The idea of perpetual surveillance was once just a cautionary tale; the subject of speculative science fiction. In the past few decades, that idea is creeping closer to reality. And it’s made older, tech-centric thrillers, like Hulu’s The Stranger, eerily prescient in hindsight.

Directed by Veena Sud (Seven Seconds, The Killing), The Stranger is a cat-and-mouse thriller that unfolds across one night in Los Angeles. Scream queen Maika Monroe stars as Clare, a rideshare driver who’s brand-new to the city. But when she picks up Carl E. (Dane DeHaan), a well-off (if awkward) tech savant en route to LAX, she finds herself in a twisted experiment that forces her to rely on her wits to survive the night. Carl, you see, is a sociopath that has potentially been stalking Clare for months, using the very things Clare can’t do without — her smartphone, her car, and even her adorable pup, Pebbles — as weapons against her. It’s an innovative paranoid-tech thriller that originally premiered on a platform that had appeared to be just as innovative: Quibi.
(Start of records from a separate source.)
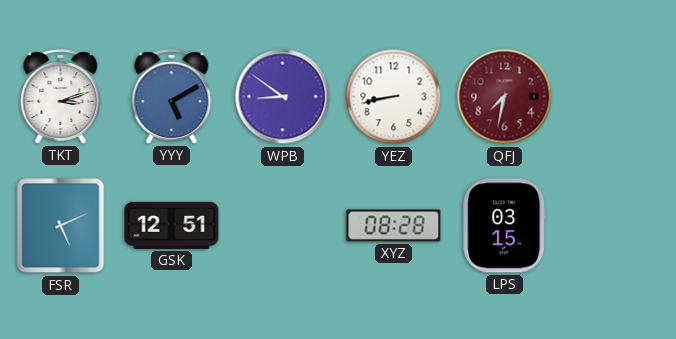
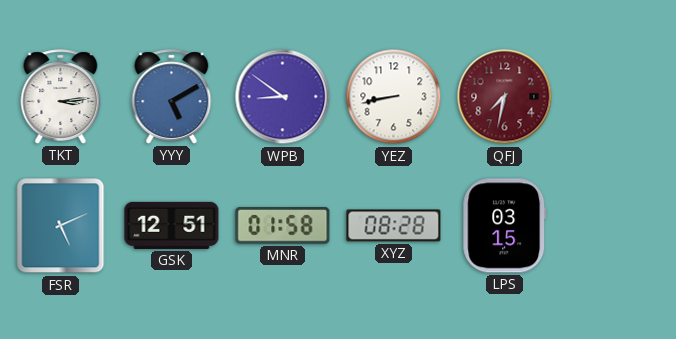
TKT: 3:12 -> 3:14
MNR: none -> 01:58
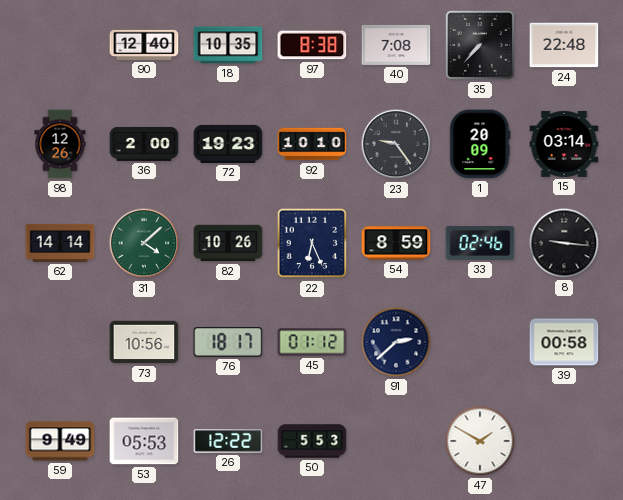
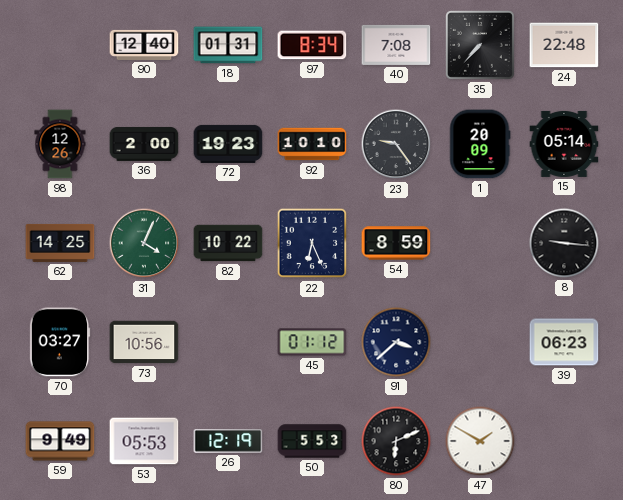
18: 10:35 -> 01:31
97: 8:38 -> 8:34
15: 03:14 -> 05:14
62: 14:14 -> 14:25
31: 4:08 -> 4:04
82: 10:26 -> 10:22
33: 02:46 -> none
70: none -> 03:27
76: 18:17 -> none
91: 2:38 -> 3:38
39: 00:58 -> 06:23
26: 12:22 -> 12:19
80: none -> 6:11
The Stranger was conceived as one of many stories that first dropped as a 13-part saga on Quibi. (Remember Quibi?) Though its host platform wasn’t long for this world, closing its doors after just seven months, its best ideas managed to survive. It helps that Quibi founder Jeffrey Katzenberg gave creators the copyrights to their own work: that’s the very thing that allowed The Stranger to find new life in the form of a traditional 90-minute movie.

“The math made sense if there were nine episodes or 10 episodes, [it could] become a feature,” Sud tells Inverse. Sud was all-in on Quibi’s unorthodox format — a series of vertical shorts, each spanning 10 minutes, and each ending on a cliffhanger of sorts — and used that to inform the restructuring. “What that allowed me to do is to create a very natural rhythm in the story,” which she later tweaked with editor Phil Fowler.

Their retroactive edit is virtually imperceptible now, so much so that The Stranger feels destined to be a feature-length film, even if Sud didn’t originally envision it as such. Per the director, it all started as “a tiny germ of an idea” in 2017. “There is this incredible organization that brings scientists to talk to Hollywood writers,” Sud says. That year Sud heard from AI creators that laid out the inherent risks of all-seeing tech.

“Many things were happening at the time, including Cambridge Analytica,” Sud adds, citing the data breach that affected over 80 million Facebook users in 2018. “The AI developer who was part of understanding what happened in that situation was very clear that we’ve got to have regulations around AI.”

Even five years ago, algorithms were growing sophisticated enough to predict entire chains of behavior: “If you were a recovering alcoholic, they could predict whether or not you would relapse — based simply on your Facebook page.” Patterns of recognition have only become easier to predict in the intervening years. It’s why, in The Stranger, Carl manages to track Clare no matter where she goes. “Whoever can figure out how all of us are going to act in the future is going to run the world,” Sud says, paraphrasing one of Carl’s chilling monologues. “It’s a version of Minority Report, projecting future cases.”

Dane DeHaan makes for a terrifying stalker in The Stranger.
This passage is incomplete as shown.